Why India Shouldn't Act Out of a Sense of Revengefulness

Fourth, this brings us to the absolute need to ensure that India does not act with hatred and out of a sense of revengefulness and triumphalism. It is unfortunate that the cry of badla (revenge) is being heard on TV channels and social media. Nothing that is a product of the dark emotions of hatred and retaliation can yield positive results. The history of the problem of terrorism, which itself is a subset of the larger problem of the unresolved dispute between India and Pakistan over Kashmir, makes it absolutely clear that there are no quick-fix solutions. Nor does the solution lie in the lunatic demands being raised by ultra-nationalists to “break up Pakistan”. India – especially the current ruling establishment – needs to marginalise those who are whipping up anti-Pakistan sentiments and are calling for reprisal against it.

Our problem is not, and cannot be, with the people of Pakistan. Rather, it is the nature of the dispute both India and Pakistan have inherited from the tragic history of partition in 1947 – and also the violent manner in which both governments have tried to solve it to their advantage.

Here, the culpability of the military establishment in Pakistan is more because it has taken recourse to supporting terrorism as an instrument of its Kashmir policy. But this does not mean that successive Indian governments have been blemishless.

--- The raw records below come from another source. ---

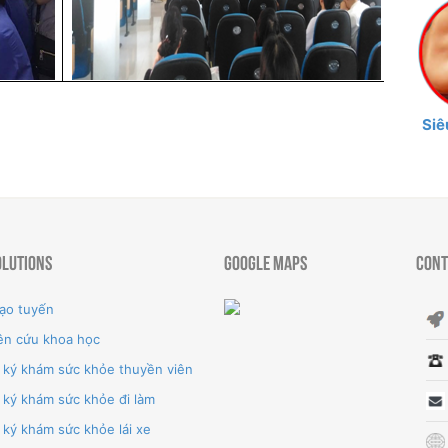
Siê
olutions
Google Maps
Cont
ạo tuyến
ên cứu khoa học
 ký khám sức khỏe thuyền viên
 ký khám sức khỏe đi làm
ký khám sức khỏe lái xe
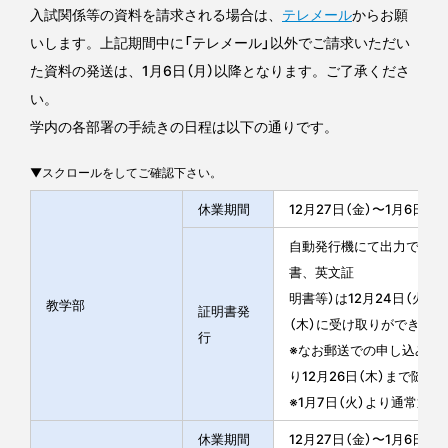
入試関係等の資料を請求される場合は、
テレメール
からお願
いします。上記期間中に「テレメール」以外でご請求いただい
た資料の発送は、1月6日（月）以降となります。ご了承くださ
い。
学内の各部署の手続きの日程は以下の通りです。
▼スクロールをしてご確認下さい。
休業期間
12月27日（金）〜1月6日（月
自動発行機にて出力できな
書、英文証
明書等）は12月24日（火）
教学部
証明書発
（木）に受け取りができます
行
※なお郵送での申し込みは、
り12月26日（木）まで随時
※1月7日（火）より通常通り
休業期間
12月27日（金）〜1月6日（月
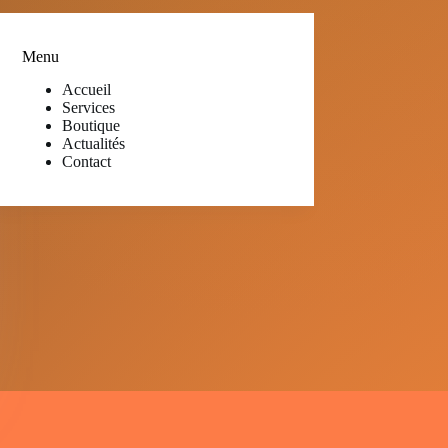
Menu
Accueil
Services
Boutique
Actualités
Contact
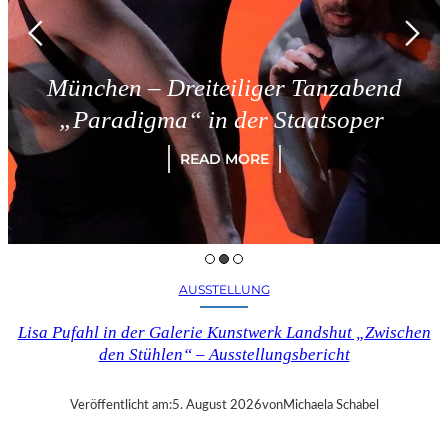
nchen – Dreiteiliger Tanzabend
Paradigma“ in der Staatsoper
READ MORE
AUSSTELLUNG
Lisa Pufahl in der Galerie Kunstwerk Landshut „Zwischen
den Stühlen“ – Ausstellungsbericht
Veröffentlicht am:
5. August 2026
von
Michaela Schabel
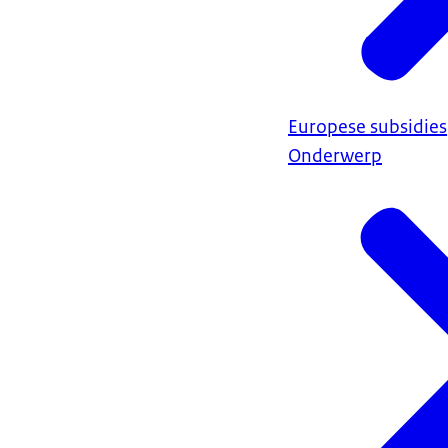
Europese subsidies
Onderwerp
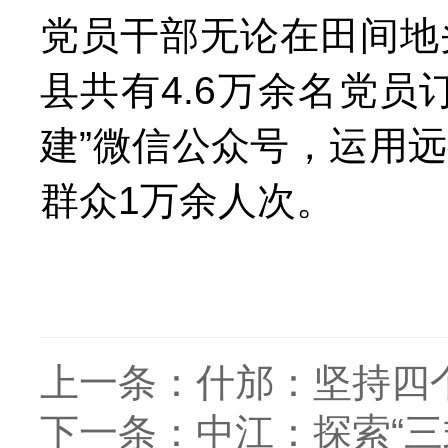
党员干部无论在田间地
县共有
4.6
万余
名党员
建
”
微信公众号，运用远
群众
1
万余人次。
上一条：
什邡：坚持四
下一条：
中江：探索“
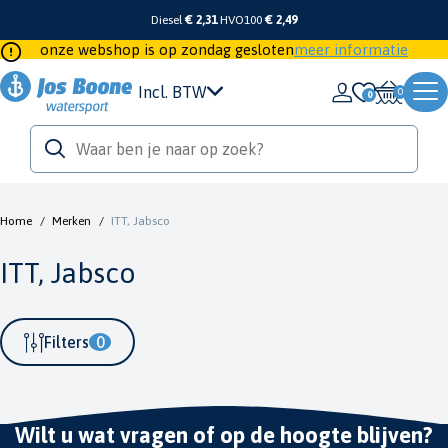
Diesel
€ 2,31
HVO100
€ 2,49
onze webshop is op zondag gesloten
meer informatie
Incl. BTW
0
Home
/
Merken
/
ITT, Jabsco
ITT, Jabsco
Filters
0
Wilt u wat vragen of op de hoogte blijven?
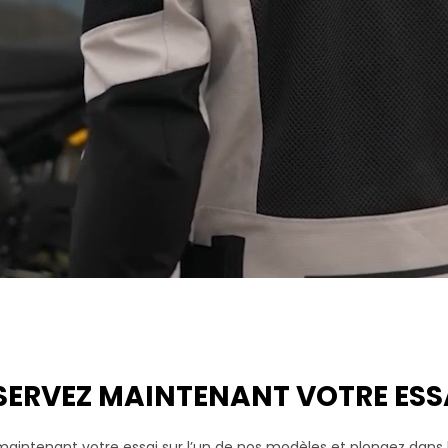
SERVEZ MAINTENANT VOTRE ESSA
aintenant votre essai sur l’un de nos modèles et plongez dans l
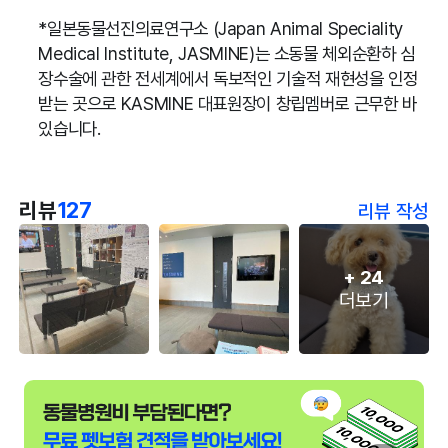
*일본동물선진의료연구소 (Japan Animal Speciality
Medical Institute, JASMINE)는 소동물 체외순환하 심
장수술에 관한 전세계에서 독보적인 기술적 재현성을 인정
받는 곳으로 KASMINE 대표원장이 창립멤버로 근무한 바
있습니다.
리뷰
127
리뷰 작성
+
24
더보기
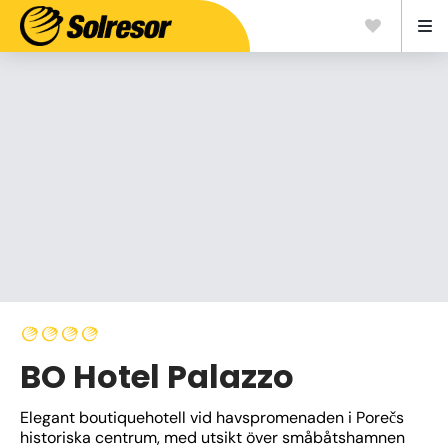
BO Hotel Palazzo
Elegant boutiquehotell vid havspromenaden i Porečs 
historiska centrum, med utsikt över småbåtshamnen 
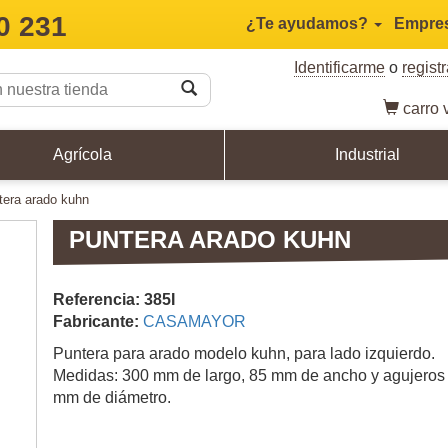
0 231
¿Te ayudamos?
Empre
Identificarme
o
regist
carro
v
Agrícola
Industrial
ntera arado kuhn
PUNTERA ARADO KUHN
Referencia: 385I
Fabricante:
CASAMAYOR
Puntera para arado modelo kuhn, para lado izquierdo.
Medidas: 300 mm de largo, 85 mm de ancho y agujeros
mm de diámetro.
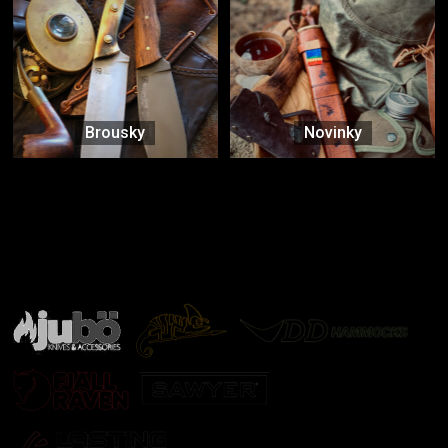
Brousky
Novinky
Značky ověřené samotnou přírodou
další značky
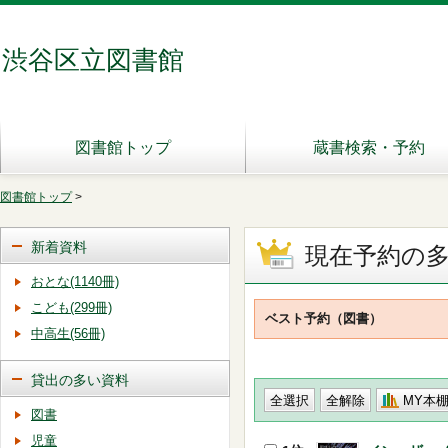
渋谷区立図書館
図書館トップ
蔵書検索・予約
図書館トップ
>
新着資料
現在予約の
おとな(1140冊)
こども(299冊)
ベスト予約（図書）
中高生(56冊)
貸出の多い資料
MY本
図書
児童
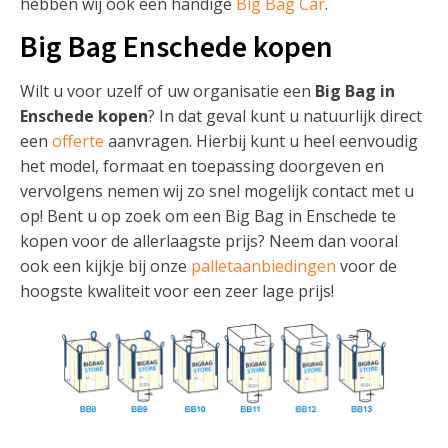
hebben wij ook een handige
Big Bag Car
.
Big Bag Enschede kopen
Wilt u voor uzelf of uw organisatie een
Big Bag in
Enschede kopen
? In dat geval kunt u natuurlijk direct
een
offerte
aanvragen. Hierbij kunt u heel eenvoudig
het model, formaat en toepassing doorgeven en
vervolgens nemen wij zo snel mogelijk contact met u
op! Bent u op zoek om een Big Bag in Enschede te
kopen voor de allerlaagste prijs? Neem dan vooral
ook een kijkje bij onze
palletaanbiedingen
voor de
hoogste kwaliteit voor een zeer lage prijs!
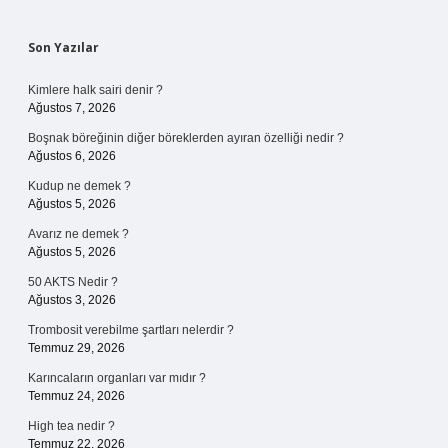
Sidebar
Son Yazılar
Kimlere halk sairi denir ?
Ağustos 7, 2026
Boşnak böreğinin diğer böreklerden ayıran özelliği nedir ?
Ağustos 6, 2026
Kudup ne demek ?
Ağustos 5, 2026
Avarız ne demek ?
Ağustos 5, 2026
50 AKTS Nedir ?
Ağustos 3, 2026
Trombosit verebilme şartları nelerdir ?
Temmuz 29, 2026
Karıncaların organları var mıdır ?
Temmuz 24, 2026
High tea nedir ?
Temmuz 22, 2026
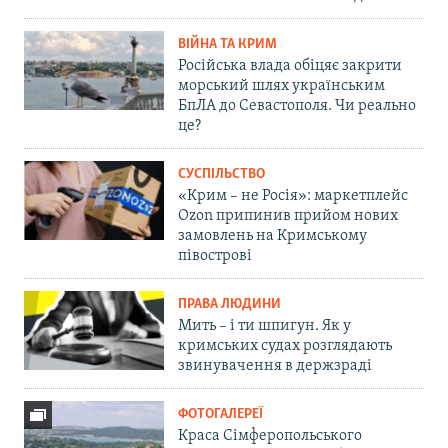
ВІЙНА ТА КРИМ
Російська влада обіцяє закрити
морський шлях українським
БпЛА до Севастополя. Чи реально
це?
СУСПІЛЬСТВО
«Крим – не Росія»: маркетплейс
Ozon припинив прийом нових
замовлень на Кримському
півострові
ПРАВА ЛЮДИНИ
Мить – і ти шпигун. Як у
кримських судах розглядають
звинувачення в держзраді
ФОТОГАЛЕРЕЇ
Краса Сімферопольського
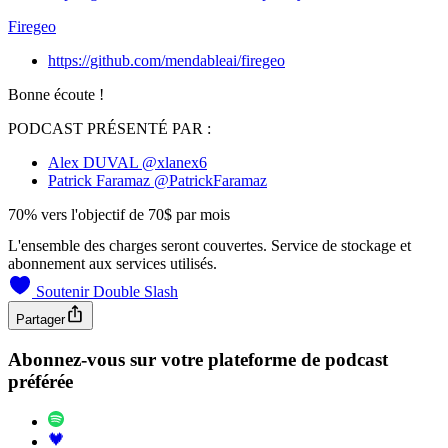
Firegeo
https://github.com/mendableai/firegeo
Bonne écoute !
PODCAST PRÉSENTÉ PAR :
Alex DUVAL
@xlanex6
Patrick Faramaz
@PatrickFaramaz
70% vers l'objectif de 70$ par mois
L'ensemble des charges seront couvertes. Service de stockage et
abonnement aux services utilisés.
Soutenir Double Slash
Partager
Abonnez-vous sur votre plateforme de podcast
préférée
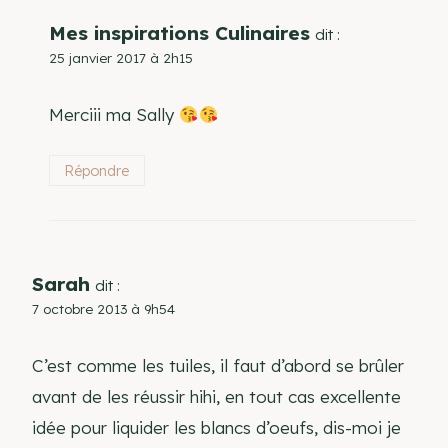
Mes inspirations Culinaires
dit :
25 janvier 2017 à 2h15
Merciii ma Sally
Répondre
Sarah
dit :
7 octobre 2013 à 9h54
C’est comme les tuiles, il faut d’abord se brûler
avant de les réussir hihi, en tout cas excellente
idée pour liquider les blancs d’oeufs, dis-moi je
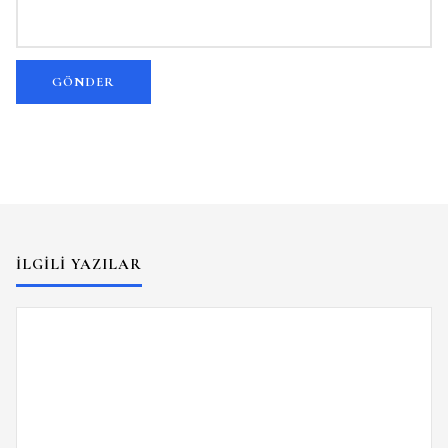
İLGILI YAZILAR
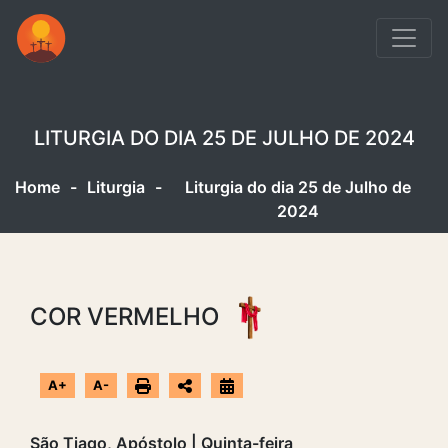
LITURGIA DO DIA 25 DE JULHO DE 2024
Home
-
Liturgia
-
Liturgia do dia 25 de Julho de
2024
COR VERMELHO
A+
A-
São Tiago, Apóstolo | Quinta-feira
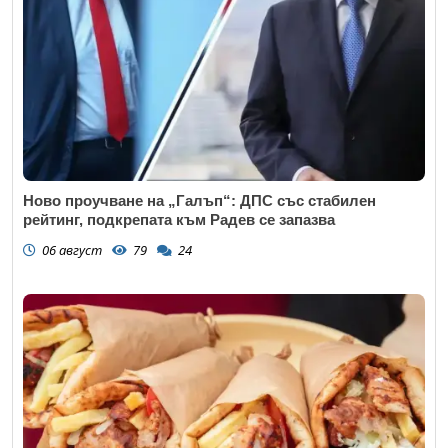
Ново проучване на „Галъп“: ДПС със стабилен
рейтинг, подкрепата към Радев се запазва
06 август
79
24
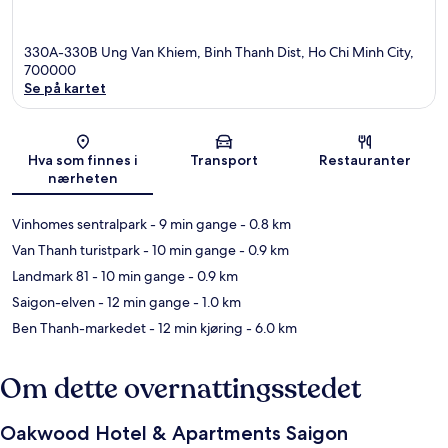
330A-330B Ung Van Khiem, Binh Thanh Dist, Ho Chi Minh City,
700000
Se på kartet
Kart
Hva som finnes i
Transport
Restauranter
nærheten
Vinhomes sentralpark
- 9 min gange
- 0.8 km
Van Thanh turistpark
- 10 min gange
- 0.9 km
Landmark 81
- 10 min gange
- 0.9 km
Saigon-elven
- 12 min gange
- 1.0 km
Ben Thanh-markedet
- 12 min kjøring
- 6.0 km
Om dette overnattingsstedet
Oakwood Hotel & Apartments Saigon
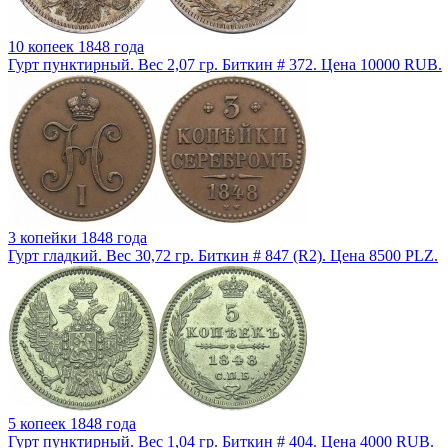
10 копеек 1848 года
Гурт пунктирный. Вес 2,07 гр. Биткин # 372. Цена 10000 RUB.
3 копейки 1848 года
Гурт гладкий. Вес 30,72 гр. Биткин # 847 (R2). Цена 8500 PLZ.
5 копеек 1848 года
Гурт пунктирный. Вес 1,04 гр. Биткин # 404. Цена 4000 RUB.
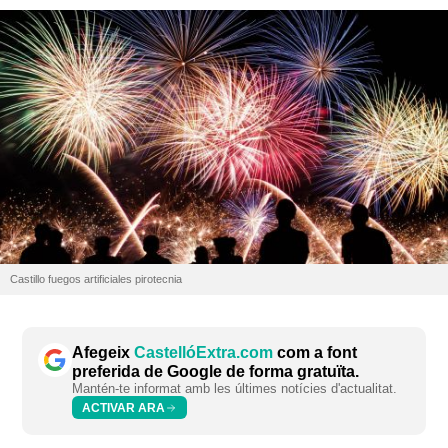
Castillo fuegos artificiales pirotecnia
Afegeix
CastellóExtra.com
com a font
preferida de Google de forma gratuïta.
Mantén-te informat amb les últimes notícies d'actualitat.
ACTIVAR ARA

Therefore, we come to the fifth quality that both India and Pakistan, the estranged brothers of the same civilisational family, must develop: Readiness to understand and address the root cause of the problem. Pulwama has happened, as have other terrorist incidents in Kashmir happened in the past, because the ruling establishment in Pakistan believes that this campaign of terror, if supported and carried out unceasingly, would one day break Kashmir away from India. This, Pakistan should know, will never happen.

JeM Operates Mainly From Pakistani Soil But...

Again and again, Islamabad has remained in denial mode when it comes to acts of cross-border terror in Kashmir and the rest of India. For example, after Pakistan’s establishment had vehemently denied its role in the Mumbai terror attacks in 2008, none other than Pakistan’s former prime minister Nawaz Sharif had to deny the denial – and tell the truth. He had to pay a price for it.

In the case of the Pulwama terror attack, Jaish-e-Mohammed has already claimed responsibility.

That the act itself may have been perpetrated by a suicide bomber from the Indian side of Kashmir makes no material difference to the incontrovertible fact that JeM operates mainly from Pakistani soil.

Clearly, Islamabad has repeatedly violated a seminal assurance it had given in 2004, when Prime Minister Atal Bihari Vajpayee and President Pervez Musharraf met in Islamabad and issued a joint statement. This is what the statement said: "President Musharraf reassured PM Vajpayee that Pakistan will not permit any territory under its control to be used to support terrorism in any manner."

As recently as in November 2018, after laying the foundation stone for the Kartarpur Sahib Corridor, Pakistan’s Prime Minister Imran Khan said it was not in Islamabad’s interest to allow terrorist groups to use its territory and plan attacks outside Pakistan. If anti-Pakistan feelings are running very high in India today, it is because of these examples showing the inability or unwillingness of Islamabad to rein in terror groups like JeM. As a result, there is a widespread belief in India that Pakistan continues to make a distinction between “bad terrorists” (who attack Pakistanis) and “good terrorists” (who operate from Pakistani soil and attack Indians).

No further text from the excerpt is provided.